Today, we're going to make networking easier! For most of us, the idea of networking can understandably evoke fear or resistance. Intellectually, we know that talking with people can be beneficial, yet we procrastinate or put it off indefinitely. There can be several reasons for this:

  • Lack of skill or knowledge: Not knowing where to start or how exactly to do it

  • Insecurities: Fear of (feeling like) we're being judged

  • Taking it personally: Viewing it as a rejection if we don't receive a response when reaching out

  • Time constraints: Shortage of time to research and/or reach out to people

  • Minimal network: Feeling like (or actually having) a small amount of people to connect with


I want to normalize that all of these make a lot of sense and are very (very!) common. Which one (or more) resonates with you? As many of my clients know, I incorporate mindfulness and self-compassion along with skill-building in my coaching. So, we can take a moment to recognize which potential obstacles are relevant for us and offer ourselves kindness and understanding ~ rather than being hard on ourselves.
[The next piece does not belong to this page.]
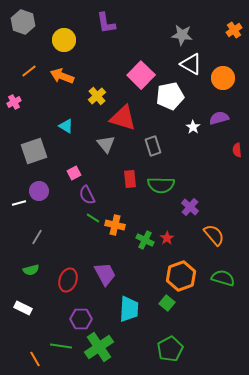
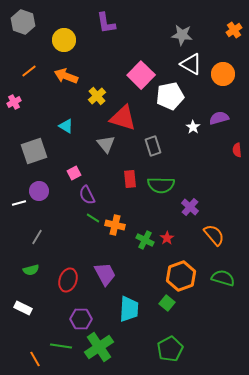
orange arrow at (62, 76): moved 4 px right
orange circle at (223, 78): moved 4 px up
Also, remember that everyone starts somewhere. And the good thing is that networking is about conversations which means the goal is to be genuine, kind, and authentic; it is not a competition or something to be perfect at. That famous adage that people remember how you make them feel not what they say, is useful here. You can do this!


Our minds are trying to protect us and we can appreciate that. For example, if we are afraid of being judged (or felt that way in the past), it makes sense that this emotional pain is such that we wouldn't want to reach out to people. Similarly, if you have a lot on your plate, it makes sense to feel resistant to adding even one more thing, even if you know instinctively it may help your goals. Keep in mind, also, that most people are very happy to talk with others and enjoy the chance to be helpful - just as you help and support others.


I'm really glad you're here and reading this.


Before I share 3 great techniques to try, I want to recognize how awesome it is that you're devoting time to this. Given the nature of the current job market, it's a good idea to talk with people as part of our job search activities. I truly empathize with how easy it is to want to rely solely on the job boards and how scary it can seem to reach out to people. Connecting with others and building your network gets easier over time and often the hardest part is starting. You can do this! And the payoff can be significant.


Networking and talking with others can accelerate your job search and support positive well-being. While online job boards can be helpful, they might not reveal all your options; networking even just a little bit can help to identify different opportunities (not listed online), increase the chance for your resume to be seen by a person, and overall can help things start to move more quickly.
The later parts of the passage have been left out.